For a list of "emerging therapies"
and some information about them, visit the Us Too website page at
http://www.ustoo.org/Emerging_Treatments.asp
In this section we present our evaluations of various new and old therapies that may have some effect on
HRPC. Keep in mind that we are not doctors—just patients who do our homework. We are trying to provide rational options that you can review with your oncologist.
We identify some of these therapies through our internet contacts and some through media announcements. It is our belief that there are also some answers out there in the medical literature that—for whatever reason—are not being pushed by the medical community or the pharmaceuticals. By sorting out these therapies we hope to help our medical teams by providing workable ideas for consideration.

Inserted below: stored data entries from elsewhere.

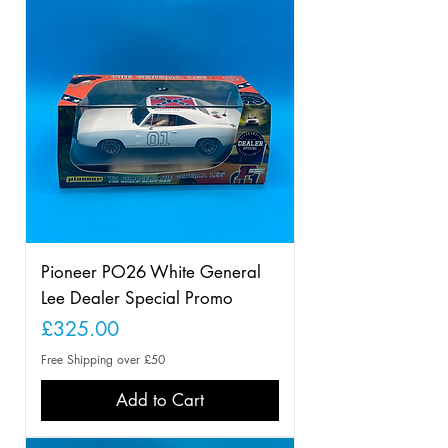
Pioneer PO26 White General
Lee Dealer Special Promo
Price
£325.00
Free Shipping over £50
Add to Cart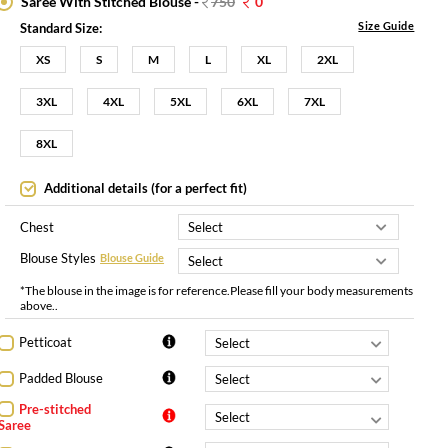
Saree With Stitched Blouse -
750
0
Size Guide
Standard Size:
XS
S
M
L
XL
2XL
3XL
4XL
5XL
6XL
7XL
8XL
Additional details (for a perfect fit)
Chest
Blouse Styles
Blouse Guide
*The blouse in the image is for reference.Please fill your body measurements
above..
Petticoat
Padded Blouse
Pre-stitched
Saree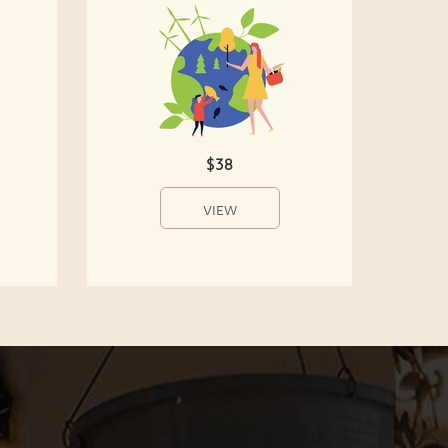
$38
VIEW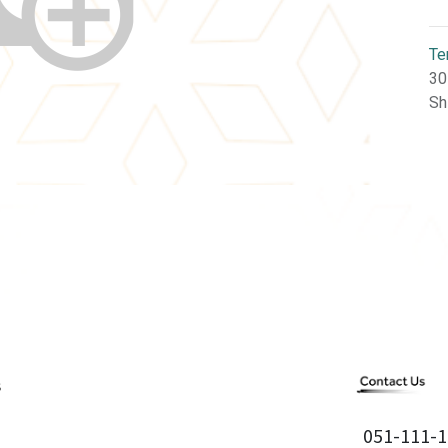
Te
30
Sh
051-111-1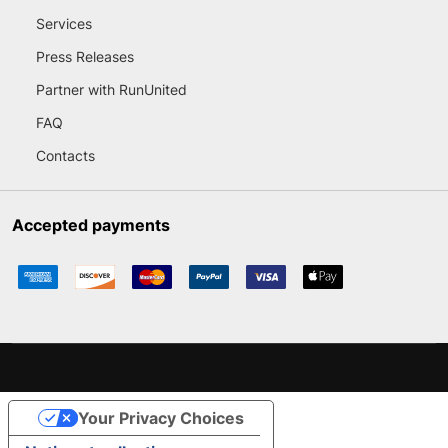
Services
Press Releases
Partner with RunUnited
FAQ
Contacts
Accepted payments
Your Privacy Choices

Since there is some urgency to our search, we have established criteria that are meaningful to us as people living with
HRPC:
Is there hard evidence that this therapy has beneficial effects for humans with
HRPC? We consider evidence to be published clinical studies in the recognized medical literature. Or it may be documented anecdotal evidence by people with no financial stake in the product. Pre-clinical studies (in vitro and in vivo with mice) rarely translate to successful drugs and even more rarely in fewer than 10 years.
Is there hard evidence that this drug will not harm or kill the user? Simply put, if this one doesn’t work, will I survive to continue my fight?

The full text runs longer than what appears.